Back in March 2019, it seems like an age ago now, just before the world went a bit sideways we had a visit from a local national school of 60 or so excited children.   It was a wet windy and extremely mucky day. The kids were here to learn about food and how it’s inextricably linked to sustainability, healthy eating, climate change, and crucially the health of our land and soil.

That is me trying to share my food vision with my daughter by getting her to eat broccoli 13 years ago and failing!

They had such fun. I think my favourite moment of the tour as I was digging carrots was watching all the small hands grabbing and grappling in the mucky soil to pull out those lovely little carrots.  At one stage, in a field completely saturated with muck and water there were sixty children running and jumping all over the place, loving nature and being outside. I did extend a little compassion to the teachers who would have to round them all up at the end of the day!

They were very enlightened little people; they knew about the bees and about pesticides and climate change.

It’s funny that whilst us adults will do all we can to avoid the muck and the puddles, children embrace the messiness of it all. They are instinctively happier outside and seem to have an innate appreciation of the beauty of nature and just get on and have fun whatever the weather, and after harvesting those carrots they were adamant they were going to eat them all for their tea, and I bet they did.

What we as adults do now and the vision of the earth our children learn to see will shape the future of our planet. We are the guardians of that vision, and it would be wise to remember they do as we do; not as we say.

A little example and a little nurturing are all it takes to open our children’s eyes to the value of food. Some of the kids I spoke to thought carrots came from a supermarket shelf not from a field! You should have seen their excitement when they pulled their first carrot ever.

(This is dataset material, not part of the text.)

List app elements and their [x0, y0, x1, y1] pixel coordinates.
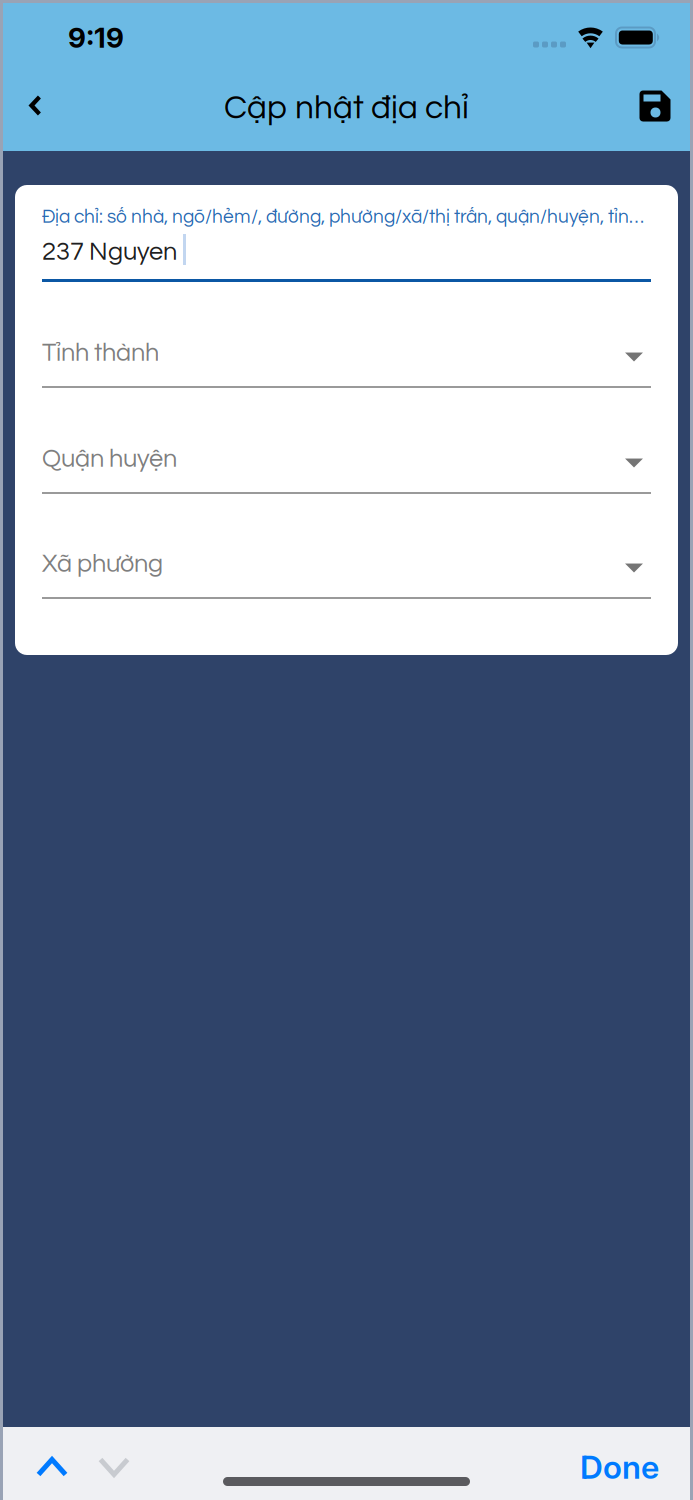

This disconnection from the land and the growing of food is the product of our modern food system. For most of us we are only 2 generations removed from having grown our own carrots.  How easy to change this and re-educate both ourselves and our children about the value of food, about the origin of food, and about the value of the land that we tread upon beneath our feet.

“Despite all our accomplishments we owe our existence to a six-inch layer of topsoil and the fact that it rains” Paul Harvey

We are not all blessed with a little patch of ground… I get that, but we all can manage a little flowerpot on the windowsill planted with some seeds, and how exciting to see the plants flourish. 


Maybe we owe it to ourselves and to our children to find out a little more about how our food is produced?